President Obama’s $3.9 trillion budget that would start Oct. 1 focuses on increasing taxes for upper-income Americans as well as oil and gas companies. The plan also focuses on increased spending for education, infrastructure and research as well as expanding the Earned Income Tax Credit. The end goal is to increase employment and economic growth; however, the ambitious plans stopped short of Obama’s expectations.
The Republicans on Capitol Hill have disapproved of Obama’s plan from the start, as they want to avoid political compromises in the event that they take control of the Senate in November. Despite political differences, the Republicans did find a common ground to agree upon. A group of Republicans have started focusing their energies on ways to strengthen antipoverty programs that are already intact.
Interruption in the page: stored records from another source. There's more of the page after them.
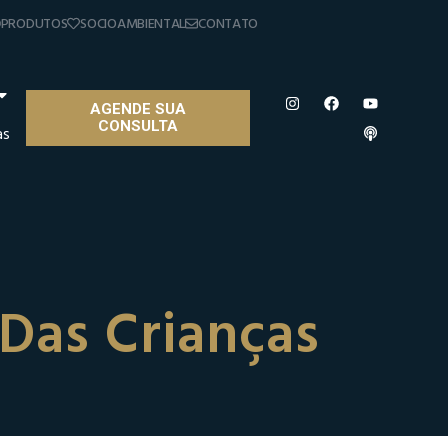
PRODUTOS
SOCIOAMBIENTAL
CONTATO
AGENDE SUA
CONSULTA
as
Das Crianças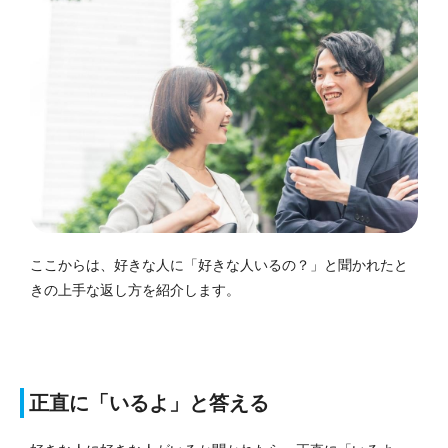
ここからは、好きな人に「好きな人いるの？」と聞かれたと
きの上手な返し方を紹介します。
正直に「いるよ」と答える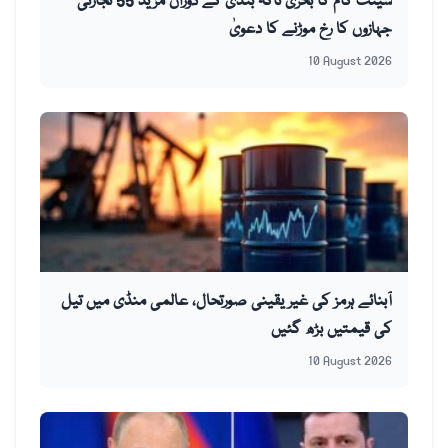
سینٹ کام کا بحری ناکہ بندی کے دوران مزید 55 تجارتی
جہازوں کا رخ موڑنے کا دعویٰ
10 August 2026
آبنائے ہرمز کی غیر یقینی صورتحال، عالمی منڈی میں تیل
کی قیمتیں بڑھ گئیں
10 August 2026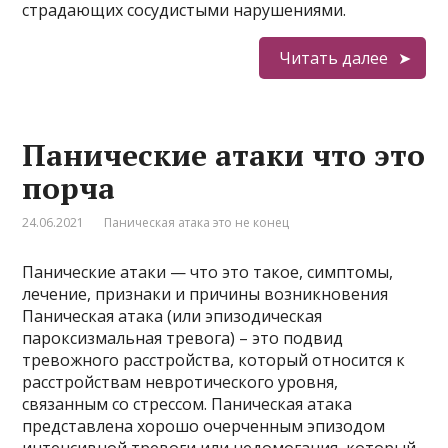
страдающих сосудистыми нарушениями.
Читать далее
Панические атаки что это
порча
24.06.2021
Паническая атака это не конец
Панические атаки — что это такое, симптомы,
лечение, признаки и причины возникновения
Паническая атака (или эпизодическая
пароксизмальная тревога) – это подвид
тревожного расстройства, который относится к
расстройствам невротического уровня,
связанным со стрессом. Паническая атака
представлена хорошо очерченным эпизодом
Republican David Camp of Michigan has taken the initiative by proposing a tax alteration to pay for transportation projects.
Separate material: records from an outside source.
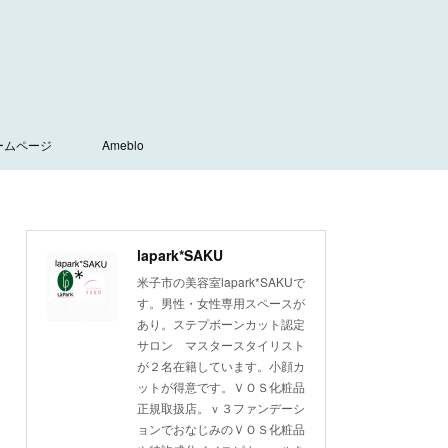
ームページ
Ameblo
lapark*SAKU
米子市の美容室lapark*SAKUで
す。男性・女性専用スペースが
あり。ステプボーンカット認定
サロン マスタースタイリスト
が２名在籍しています。小顔カ
ットが得意です。ＶＯＳ化粧品
正規取扱店。ｖ３ファンデーシ
ョンでおなじみのＶＯＳ化粧品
Despite their common ground, Republicans are concerned that the White House is shifting away from reducing the massive deficits at hand.
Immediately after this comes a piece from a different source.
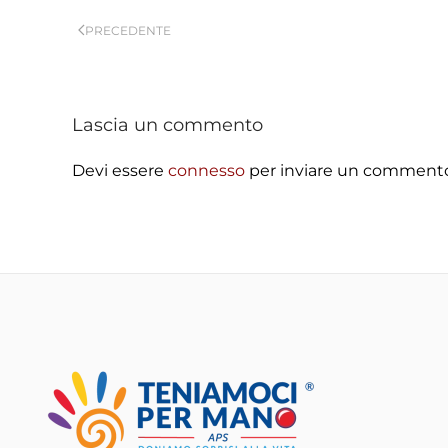
PRECEDENTE
Lascia un commento
Devi essere
connesso
per inviare un comment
“After years of fiscal and economic mismanagement, the president has offered perhaps his most irresponsible budget yet,” House Speaker John Boehner said in statement. “American families looking for jobs and opportunity will find only more government in this plan.”
Obama’s spending plans are constrained through a two-year deal, which was formulated in December between House Budget Chairman Paul Ryan and Senate Budget Chairman Patty Murray. The agreement arose after the governmental shut down, as lawmakers wanted to avoid another altercation over the debt ceiling.
As previously mentioned, President Obama plans on raising $1 trillion in new taxes over the next decade. The vast majority of the revenue will be a direct outcome of higher taxes on estates and upper-income residents. Obama has enacted a “Buffet Rule,” commonly known as a “Fair Share Tax,” which inhibits certain earners from lowering their tax rate below a set level.
The White House is projecting a 35 percent increase in corporate tax revenues next year, which will raise revenues to $449 billion. It plans on doing this through lowering rates and eliminating deductions, which will combine with economic growth to create the increase desired. The budget is altering programs such as Medicare and Social Security in the hopes of reaching the spending goals. Each of these programs has roughly 50 million beneficiaries, despite remaining unpopular in the political arena. Together they are expected to represent 36 percent of total federal spending in 2015. In addition, the White House created the “Opportunity, Growth, and Security Initiative,” which is separate from the budget. This initiative aims to boost military spending and research funding for the National Institutes of Health.
The Republicans and Democrats are in constant turmoil over the future of our country. The main question that lies ahead is whether or not the changes will be beneficial. Republicans fear that the alterations will help in the short-term, but will fall short in the long run.